You never know where Armenian ingredients will turn up

We took a few unexpected twists and turns on our Northern drive this summer, including an unplanned visit with our friends David and Jane Kinney at their getaway home in the Blue Ridge Mountains of Virginia.

The setting is just slightly past gorgeous: nearly 30 acres sprawling across a tree-covered slope where deer and the occasional bear sip from the spring-fed pond out back.

I love mountains — pretty much all mountains. So even as we made our way along the winding roads to meet them, I began musing aloud about how I’d love to live in a place like that.

Robyn, of course, responded in typical fashion: “I can’t live in a place where you can’t buy bulgur.”

This seemed like an irrefutable objection.  It’s hard enough to buy any sort of food in rural Floyd County, VA, as we learned when we volunteered to make a grocery run and kept winding our way down one mountainside and up the next. It turned out to be a 36-mile round-trip to the supermarket!
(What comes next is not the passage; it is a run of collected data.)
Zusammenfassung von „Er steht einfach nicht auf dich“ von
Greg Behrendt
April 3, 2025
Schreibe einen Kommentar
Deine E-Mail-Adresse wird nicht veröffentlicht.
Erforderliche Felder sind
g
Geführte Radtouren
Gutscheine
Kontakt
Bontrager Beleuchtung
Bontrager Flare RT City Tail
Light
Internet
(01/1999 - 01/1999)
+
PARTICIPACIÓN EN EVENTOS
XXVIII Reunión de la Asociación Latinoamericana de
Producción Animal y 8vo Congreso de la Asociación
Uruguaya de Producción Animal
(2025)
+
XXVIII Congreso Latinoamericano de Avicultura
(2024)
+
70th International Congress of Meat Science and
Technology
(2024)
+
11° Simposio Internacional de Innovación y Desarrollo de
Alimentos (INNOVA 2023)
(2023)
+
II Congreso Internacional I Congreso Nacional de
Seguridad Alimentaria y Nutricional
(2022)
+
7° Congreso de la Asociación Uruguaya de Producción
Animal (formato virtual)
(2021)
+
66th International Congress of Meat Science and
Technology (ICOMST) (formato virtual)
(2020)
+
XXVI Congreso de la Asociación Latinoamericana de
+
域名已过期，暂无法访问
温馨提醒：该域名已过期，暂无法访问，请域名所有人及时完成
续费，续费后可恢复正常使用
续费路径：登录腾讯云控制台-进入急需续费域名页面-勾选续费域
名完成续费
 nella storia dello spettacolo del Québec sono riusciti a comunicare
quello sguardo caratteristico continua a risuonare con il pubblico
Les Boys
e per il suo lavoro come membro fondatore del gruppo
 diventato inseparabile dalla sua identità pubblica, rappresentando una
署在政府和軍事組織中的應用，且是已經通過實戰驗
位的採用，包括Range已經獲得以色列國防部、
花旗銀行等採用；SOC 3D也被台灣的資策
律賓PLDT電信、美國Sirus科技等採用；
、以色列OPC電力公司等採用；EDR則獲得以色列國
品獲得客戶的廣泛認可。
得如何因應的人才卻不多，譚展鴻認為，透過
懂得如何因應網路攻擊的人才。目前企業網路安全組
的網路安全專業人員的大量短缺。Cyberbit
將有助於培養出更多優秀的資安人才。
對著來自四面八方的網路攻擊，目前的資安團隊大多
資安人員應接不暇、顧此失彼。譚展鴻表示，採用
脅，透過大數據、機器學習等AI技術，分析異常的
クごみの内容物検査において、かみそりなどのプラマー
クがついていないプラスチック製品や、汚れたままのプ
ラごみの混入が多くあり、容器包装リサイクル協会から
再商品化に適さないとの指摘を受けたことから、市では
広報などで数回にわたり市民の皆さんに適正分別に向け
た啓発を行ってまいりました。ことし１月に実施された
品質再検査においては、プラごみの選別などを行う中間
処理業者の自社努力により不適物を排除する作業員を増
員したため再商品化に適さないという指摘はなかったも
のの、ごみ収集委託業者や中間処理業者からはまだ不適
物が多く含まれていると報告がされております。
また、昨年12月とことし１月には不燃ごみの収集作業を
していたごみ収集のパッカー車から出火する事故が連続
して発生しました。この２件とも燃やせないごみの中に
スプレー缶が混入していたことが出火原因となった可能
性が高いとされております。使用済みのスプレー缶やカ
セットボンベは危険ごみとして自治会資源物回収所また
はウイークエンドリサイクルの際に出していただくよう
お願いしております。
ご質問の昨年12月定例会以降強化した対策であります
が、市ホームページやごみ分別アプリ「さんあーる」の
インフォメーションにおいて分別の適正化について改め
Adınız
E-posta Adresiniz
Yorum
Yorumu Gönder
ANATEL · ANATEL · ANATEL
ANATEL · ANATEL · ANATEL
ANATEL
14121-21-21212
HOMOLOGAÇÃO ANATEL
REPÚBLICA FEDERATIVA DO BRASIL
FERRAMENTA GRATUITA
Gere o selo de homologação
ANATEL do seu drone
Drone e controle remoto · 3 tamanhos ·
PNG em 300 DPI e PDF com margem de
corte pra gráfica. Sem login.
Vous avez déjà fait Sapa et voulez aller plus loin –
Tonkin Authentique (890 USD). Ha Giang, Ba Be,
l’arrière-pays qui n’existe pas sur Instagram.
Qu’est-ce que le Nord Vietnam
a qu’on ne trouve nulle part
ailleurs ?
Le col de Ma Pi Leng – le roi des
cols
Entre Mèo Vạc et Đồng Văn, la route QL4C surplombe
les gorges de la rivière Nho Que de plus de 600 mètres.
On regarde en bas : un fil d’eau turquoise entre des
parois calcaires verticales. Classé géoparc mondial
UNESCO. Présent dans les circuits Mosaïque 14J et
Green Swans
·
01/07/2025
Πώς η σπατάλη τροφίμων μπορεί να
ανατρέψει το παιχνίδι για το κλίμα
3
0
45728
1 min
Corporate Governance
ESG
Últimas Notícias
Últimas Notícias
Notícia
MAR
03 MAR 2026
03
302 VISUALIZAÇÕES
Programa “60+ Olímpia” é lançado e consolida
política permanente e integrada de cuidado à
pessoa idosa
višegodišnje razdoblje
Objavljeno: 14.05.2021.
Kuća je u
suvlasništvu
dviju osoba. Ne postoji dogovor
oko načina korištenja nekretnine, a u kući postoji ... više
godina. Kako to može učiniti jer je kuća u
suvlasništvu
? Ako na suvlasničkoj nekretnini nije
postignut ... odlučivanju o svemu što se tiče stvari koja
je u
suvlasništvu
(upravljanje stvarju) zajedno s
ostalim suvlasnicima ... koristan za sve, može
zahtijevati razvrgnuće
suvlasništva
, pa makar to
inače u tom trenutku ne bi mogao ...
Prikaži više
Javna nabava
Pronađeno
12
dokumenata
But…when we got stuck behind a slow-climbing lumber truck, we pulled off the road at a vegetable-stand/bakery. The first clue that we were in a special place was the sign by the vegetables advising customers to help themselves and take their own change out of the coffee can!

The inside store turned out to be a real marvel, too, full of fresh-baked pies and breads and locally made cheeses — as well as a vast selection of dried fruits, nuts and grains.

On a whim, we squinted our way down the aisles toward the back of the store — and, there it was: Bulgur!

It wasn’t quite enough to sell Robyn on the idea of life on a Virginia mountaintop, but it sure was fun to see another sign of changing times and tastes in America.